Inoltre, a seguito della vicenda di violenza sessuale di Caivano e il conseguente decreto legg, si è scelto ancora una volta lo strumento della repressione come modalità principale per combattere la criminalità organizzata. Il decreto, nei fatti, come riportato anche da una recente inchiesta dell’associazione Antigone, non ha fatto che rafforzare la dispersione scolastica, il sovraffolamento carcerario minorile e l’indebolimento dei processi di reinserimento nella società dei minori e dell3 giovani che hanno commesso reati puniti con la carcerazione e non.

Risulta evidente come misure di questo tipo più che efficienti contromisure ai fenomeni criminosi e mafiosi siano in primis strumenti di repressione e di criminalizzazione della povertà. Non ci si pone l’obiettivo di superare le condizioni sociali e materiali che creano l’humus fertile in cui nascono e prosperano le organizzazioni criminali ma si invisibilizzano e colpevolizzano tutt3 coloro che vivono situazioni di disagio sociale ed economico.

Inoltre risulta incomprensibile come ci si concentri sugli aspetti di microcriminalità della questione e si faccia finta di non vedere il gigantesco fenomeno della corruzione e della commistione tra potere politico e mafie. L’italia è al 42° posto mondiale per assenza di corruzione con un punteggio di dieci punti inferiore alla media europea ed è il paese dell’Europa occidentale nella posizione più bassa. Ogni mese nel nostro paese viene commissariato un ente locale per mafia, senza considerare tutte le dimissioni in blocco di comuni per indagini che non rientrano nel conteggio dei comuni sciolti. Nell’ultimo anno ci sono stati 18 provvedimenti tra Campania, Calabria, Sicilia e Lazio. 

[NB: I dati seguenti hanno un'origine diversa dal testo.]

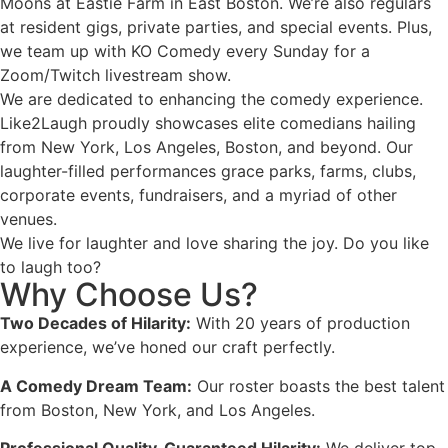
Moons at Eastie Farm in East Boston. We’re also regulars
at resident gigs, private parties, and special events. Plus,
we team up with KO Comedy every Sunday for a
Zoom/Twitch livestream show.
We are dedicated to enhancing the comedy experience.
Like2Laugh proudly showcases elite comedians hailing
from New York, Los Angeles, Boston, and beyond. Our
laughter-filled performances grace parks, farms, clubs,
corporate events, fundraisers, and a myriad of other
venues.
We live for laughter and love sharing the joy. Do you like
to laugh too?
Why Choose Us?
Two Decades of Hilarity:
With 20 years of production
experience, we’ve honed our craft perfectly.
A Comedy Dream Team:
Our roster boasts the best talent
from Boston, New York, and Los Angeles.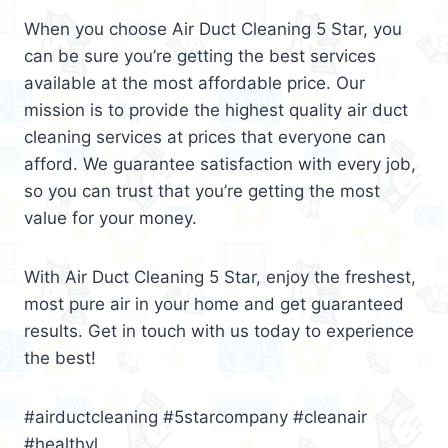
When you choose Air Duct Cleaning 5 Star, you
can be sure you’re getting the best services
available at the most affordable price. Our
mission is to provide the highest quality air duct
cleaning services at prices that everyone can
afford. We guarantee satisfaction with every job,
so you can trust that you’re getting the most
value for your money.
With Air Duct Cleaning 5 Star, enjoy the freshest,
most pure air in your home and get guaranteed
results. Get in touch with us today to experience
the best!
#airductcleaning #5starcompany #cleanair
#healthyl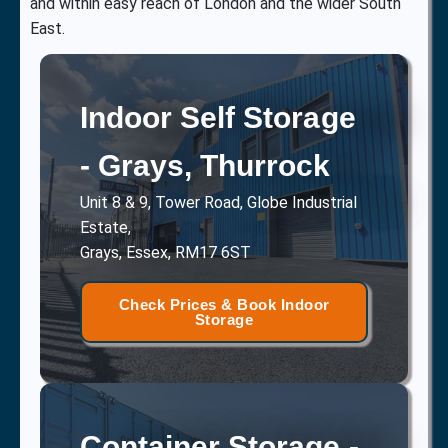
and within easy reach of London and the wider South
East.
Indoor Self Storage
- Grays, Thurrock
Unit 8 & 9, Tower Road, Globe Industrial
Estate,
Grays, Essex, RM17 6ST
Check Prices & Book Indoor
Storage
Container Storage -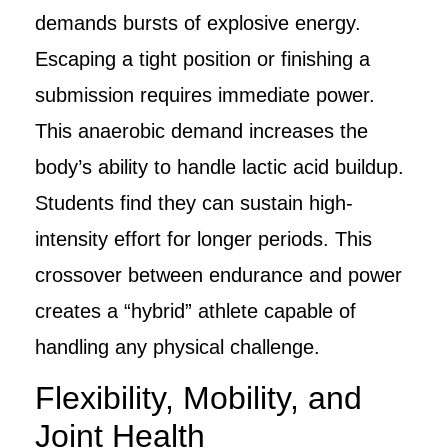
demands bursts of explosive energy.
Escaping a tight position or finishing a
submission requires immediate power.
This anaerobic demand increases the
body’s ability to handle lactic acid buildup.
Students find they can sustain high-
intensity effort for longer periods. This
crossover between endurance and power
creates a “hybrid” athlete capable of
handling any physical challenge.
Flexibility, Mobility, and
Joint Health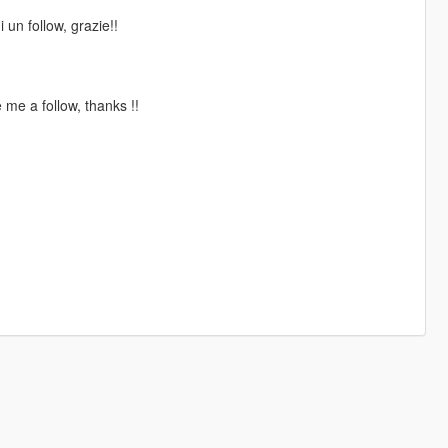
 un follow, grazie!!
me a follow, thanks !!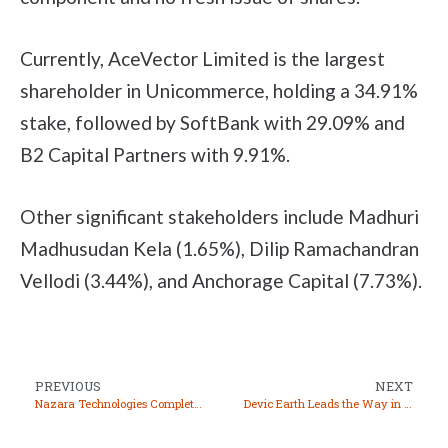
Currently, AceVector Limited is the largest
shareholder in Unicommerce, holding a 34.91%
stake, followed by SoftBank with 29.09% and
B2 Capital Partners with 9.91%.
Other significant stakeholders include Madhuri
Madhusudan Kela (1.65%), Dilip Ramachandran
Vellodi (3.44%), and Anchorage Capital (7.73%).
PREVIOUS
NEXT
Nazara Technologies Completes Acquisition of “Ultimate Teen Patti” for INR 10 Crore
Devic Earth Leads the Way in Air Quality Improvement with Pure Skies Technology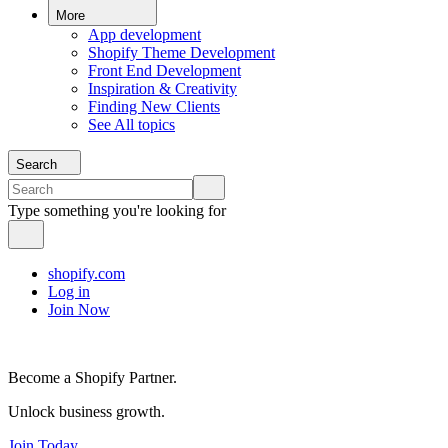
More
App development
Shopify Theme Development
Front End Development
Inspiration & Creativity
Finding New Clients
See All topics
Search
Type something you're looking for
shopify.com
Log in
Join Now
Become a Shopify Partner.
Unlock business growth.
Join Today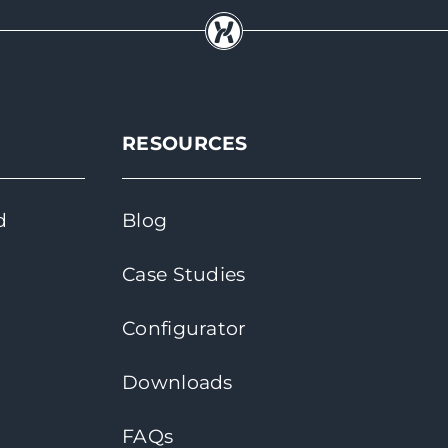
RESOURCES
d
Blog
Case Studies
Configurator
Downloads
FAQs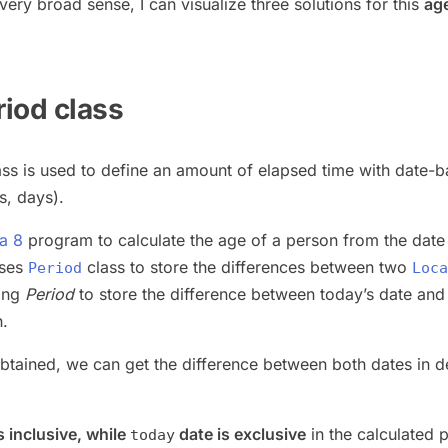
a very broad sense, I can visualize three solutions for this
ag
riod class
ss is used to define an amount of elapsed time with date-
s, days).
a 8
program to calculate the age of a person from the date
uses
class to store the differences between two
Period
Loca
sing
Period
to store the difference between today’s date and
h.
btained, we can get the difference between both dates in d
s inclusive, while
date is exclusive
in the calculated 
today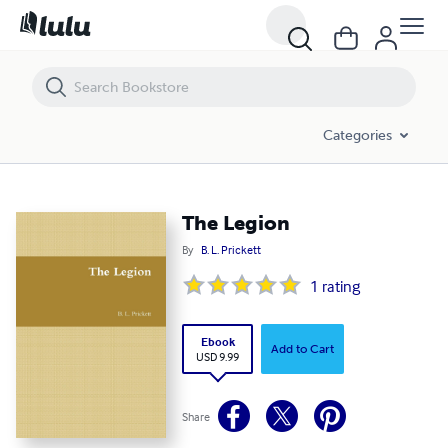
The Legion
Categories
The Legion
By
B. L. Prickett
1
rating
Ebook
Add to Cart
USD 9.99
Share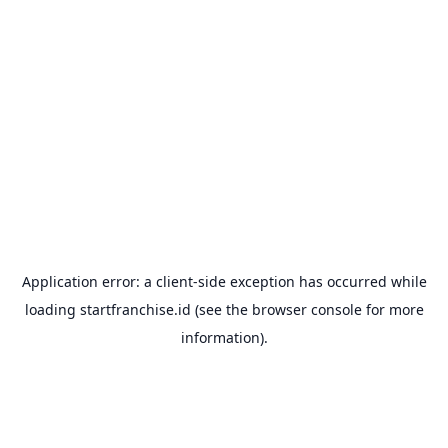
Application error: a
client
-side exception has occurred while
loading
startfranchise.id
(see the
browser console
for more
information).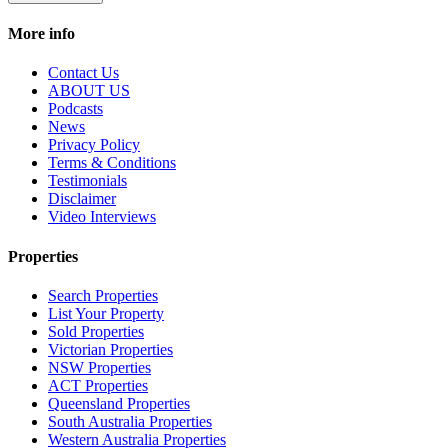
More info
Contact Us
ABOUT US
Podcasts
News
Privacy Policy
Terms & Conditions
Testimonials
Disclaimer
Video Interviews
Properties
Search Properties
List Your Property
Sold Properties
Victorian Properties
NSW Properties
ACT Properties
Queensland Properties
South Australia Properties
Western Australia Properties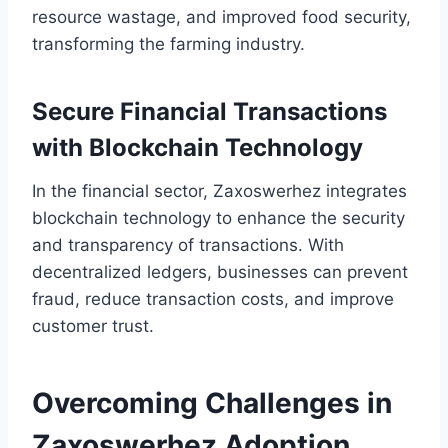
resource wastage, and improved food security,
transforming the farming industry.
Secure Financial Transactions
with Blockchain Technology
In the financial sector, Zaxoswerhez integrates
blockchain technology to enhance the security
and transparency of transactions. With
decentralized ledgers, businesses can prevent
fraud, reduce transaction costs, and improve
customer trust.
Overcoming Challenges in
Zaxoswerhez Adoption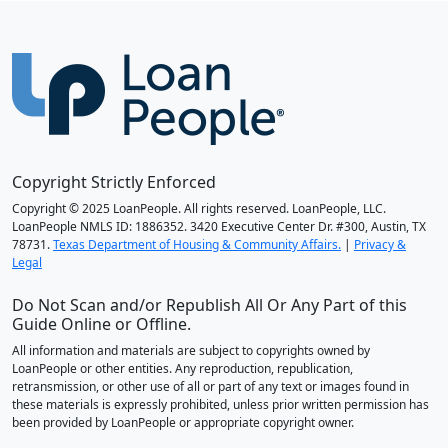
Copyright Strictly Enforced
Copyright © 2025 LoanPeople. All rights reserved. LoanPeople, LLC.
LoanPeople NMLS ID: 1886352. 3420 Executive Center Dr. #300, Austin, TX
78731.
Texas Department of Housing & Community Affairs.
|
Privacy &
Legal
Do Not Scan and/or Republish All Or Any Part of this
Guide Online or Offline.
All information and materials are subject to copyrights owned by
LoanPeople or other entities. Any reproduction, republication,
retransmission, or other use of all or part of any text or images found in
these materials is expressly prohibited, unless prior written permission has
been provided by LoanPeople or appropriate copyright owner.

La nostra antimafia non può che ribaltare questo paradigma e rifuggire da qualsiasi forma repressiva di gestione dei fenomeni mafiosi. Quelli che bisogna aggredire non sono i singoli individui portatori delle contraddizioni del loro contesto sociale, ma il contesto sociale stesso fatto di povertà materiale e incultura, un contesto sociale fatto di assenze di prospettive di riscatto che non siano legate alle organizzazioni criminali. Bisogna aggredire i patrimoni della criminalità organizzata che sono sottratti illegittimamente alla collettività. Bisogna aggredire quella cultura che non permette di immaginare prospettive di riscatto individuale e collettivo.

Per questo chiediamo un nuovo paradigma di società che metta al centro la risoluzione dei bisogni materiali, che permetta lo strumento dei saperi liberi come emancipazione, che crei un modello rieducativo nel caso si sbagli e non una punizione senza redenzione, una società in cui la presenza delle istituzioni sia per il supporto attivo e non per la criminalizzazione della povertà.

Per questo diciamo no alla repressione, sì alla società della cura, per un’antimafia sociale e popolare.